SOURCE – A 31-year-old Delaware man has been charged with sexually assaulting ponies at an equestrian park near Wilmington, New Castle County police said Thursday.

Michael Riego of Hartly, Kent County, was arrested early Thursday and charged with two counts of felony bestiality and two counts of felony burglary, police said. He was arraigned and held with secured bail set at $12,000.

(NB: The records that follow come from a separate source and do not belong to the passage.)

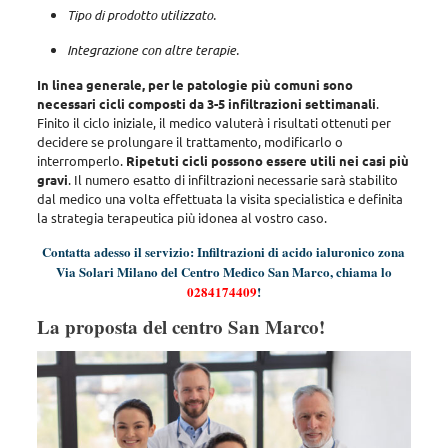
Tipo di prodotto utilizzato.
Integrazione con altre terapie.
In linea generale, per le patologie più comuni sono
necessari cicli composti da 3-5 infiltrazioni settimanali
.
Finito il ciclo iniziale, il medico valuterà i risultati ottenuti per
decidere se prolungare il trattamento, modificarlo o
interromperlo.
Ripetuti cicli possono essere utili nei casi più
gravi
.
Il numero esatto di infiltrazioni necessarie sarà stabilito
dal medico una volta effettuata la visita specialistica
e definita
la strategia terapeutica più idonea al vostro caso.
Contatta adesso il servizio: Infiltrazioni di acido ialuronico zona
Via Solari Milano del Centro Medico San Marco, chiama lo
0284174409
!
La proposta del centro San Marco!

Police in February began investigating reports of injuries to ponies at the New Castle County Carousel Park and Equestrian Center caused by cords tied around their legs just above their hooves. The first reported injury occurred last September.

 

 

Tough week to get caught fucking a horse. There is nothing going on this week in quarantine that this guy basically shot up the board to top Philly story of the week. No one’s having a worse quarantine than Michael Riego. Listen, we’re all going through it together right now. The quarantine has had to be tough on the single guys going through a dry spell because they can’t meet up with Hinge dates. This guy seems like he’s been on a lifelong dry spell. You just can’t fuck a horse it’s simple. You’re never going to come back from beastiality charges in this world. His 15 year high school reunion at Smyrna High is going to be pretttttty awkward (this guy is definitely from Lower Slower).

 

Imagine this guy was probably gearing up to have the greatest Memorial Day Weekend he’s had in years, but needed to get out and tag one more pony before he could get his weekend started. Turns out Icarus here flew too close to the “fucking a horse” sun and had his wings clipped.

Do you think this guy cums every year during the Kentucky Derby? Is that equal to a naked mile of Playboy bunnies for him? I did some more research and this guy is from a town in Delaware called Hartly where there is only 74 people in the whole town. Imagine growing up with those slim pickings. If you’re not fucking horses in a town of only 74 people you’re honestly probably considered weird there. I mean the town doesn’t even have a government and taxes weren’t collected for two years.

SOURCE – Hartly, with a population of 74, has no functioning government. There’s no one to pay the bills, collect taxes, enforce codes, or apply for state aid. Taxes for Delaware’s tiniest incorporated town haven’t been collected in at least two years and the town is thousands of dollars in debt. How much, exactly, is anybody’s guess.

Hartly’s town commission ceased to exist about three years ago after fatigue hit the five-strong commission and the majority didn’t return to their official posts.

It’s lawlessness in Hartly, DE. I love the Hartly government saying fuck this and all agreeing to not show up to their posts ever again. That’s when you know this place is in a lose lose situation. And now they have a horse fucker to add to it. Look at all the headlines when you Google “Hartley, DE News”. I mean just imagine the stories we could write if we just focused on Hartly, DE.